Go Figure! exhibit celebrates the human form

Submitted by San Juan Islands Museum of Art.

The human form has served as a muse to artists since the beginning of time. In its current Go Figure! exhibit, The San Juan Islands Museum of Art (SJIMA) has brought together eight dynamic artists with different backgrounds, art mediums and styles to highlight the human form in an unexpected array of works. The museum’s main gallery is host to this exhibition, inviting viewers to experience the human body as art – telling stories, expressing emotions, and celebrating what it means to be human through paintings, sculptures, and mixed media pieces.

The artists featured in Go Figure! hail from the greater Pacific NW and Northern California.

Figurative artist, Frank Gallimore, paints humans in a vivid and storytelling way, often portraying people in culturally significant settings. His paintings reveal the interplay of humans and nature, and give voice to the balance of innocence and malice

Mark Kang-O’Higgins, is known for his dramatic representational works, portraying the human condition both physically and emotionally in large-scale paintings. He focuses on peak real-life moments and our shared humanity.

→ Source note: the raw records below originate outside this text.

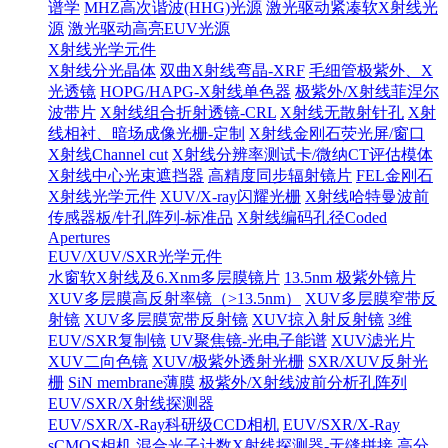
谱学
MHZ高次谐波(HHG)光源
激光驱动紧凑软X射线光
源
激光驱动高亮EUV光源
X射线光学元件
X射线分光晶体
双曲X射线弯晶-XRF
毛细管极紫外、X
光透镜
HOPG/HAPG-X射线单色器
极紫外/X射线菲涅尔
波带片
X射线组合折射透镜-CRL
X射线无散射针孔
X射
线相衬、暗场成像光栅-定制
X射线金刚石荧光屏/窗口
X射线Channel cut
X射线分辨率测试卡/微纳CT评估模体
X射线中心光束遮挡器
高精度同步辐射镜片
FEL金刚石
X射线光学元件
XUV/X-ray闪耀光栅
X射线哈特曼波前
传感器板/针孔阵列-标准品
X射线编码孔径Coded
Apertures
EUV/XUV/SXR光学元件
水窗软X射线及6.Xnm多层膜镜片
13.5nm 极紫外镜片
XUV多层膜高反射率镜（>13.5nm）
XUV多层膜窄带反
射镜
XUV多层膜宽带反射镜
XUV掠入射反射镜
3维
EUV/SXR复制镜
UV聚焦镜-光电子能谱
XUV滤光片
XUV二向色镜
XUV/极紫外透射光栅
SXR/XUV反射光
栅
SiN membrane薄膜
极紫外/X射线波前分析孔阵列
EUV/SXR/X射线探测器
EUV/SXR/X-Ray科研级CCD相机
EUV/SXR/X-Ray
sCMOS相机
混合光子计数X射线探测器-无缝拼接
高分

In her rich, classical-style paintings, Juliette Aristides, celebrates the beauty of the human spirit through her art. Hers is a career-long love affair with figurative study and tradition. Aristides is the founder of The Gage Academy of Fine Art in Seattle and continues to work as an instructor there. Don Haggerty is a painter who shares work from his newest series of works, entitled, Somewhere Between Heaven and Earth in this exhibit. He comments, “…there comes a time in the artist’s life when form finally gives way to spirit. And it’s in this spirit that I’ve begun a new series of work.” Haggerty seeks to capture the shapes of fleeting moments.

Judith Kindler is a multidisciplinary artist, who works in sculpture, photography, and photography-based mixed media art, often highlighting the human form in relation to specific surroundings. Kindler’s images have an ecological logic as she reacts emotionally to the survival of wildlife.

Amy Pleasant specializes in figurative paintings that blend seamlessly to abstract-style paintings through her use of mixed media. Nostalgia and family history figure richly in her work. Talking about her art, Pleasant notes, “The … work was rooted in discarded black and white photos found in antique and thrift shops. A focus on the moment before and after the pose revealed a clandestine emotional landscape written on their faces.” San Francisco sculptor, Tor Archer, works in metals as well as objects from the natural world, such as branches, rocks, and leaves to sculpt the human form, creating sophisticated, witty works. Drawing inspiration from ancient works he introduces human images integrated with the natural world.

Cathy Locke, who also resides in San Francisco, explores movement in her paintings; many of which feature dancers and the fluid movement of dance. She works with the concept of multi-dimensional space because it represents the way we move through life. Locke states, “ We find ourselves in a state of constant duality, attempting to maintain symmetry within our interchanging movements. In order to express this concept, I purposely use one person in similar poses.”

The Go Figure! exhibit will remain at the museum through Dec. 6, 2021.

Located in Friday Harbor at 540 Spring Street, the hours are Friday-Monday from 11-5. Admission to the whole museum is $10, with SJIMA members and those 18 and under admitted free. Mondays are Pay as You Can Days.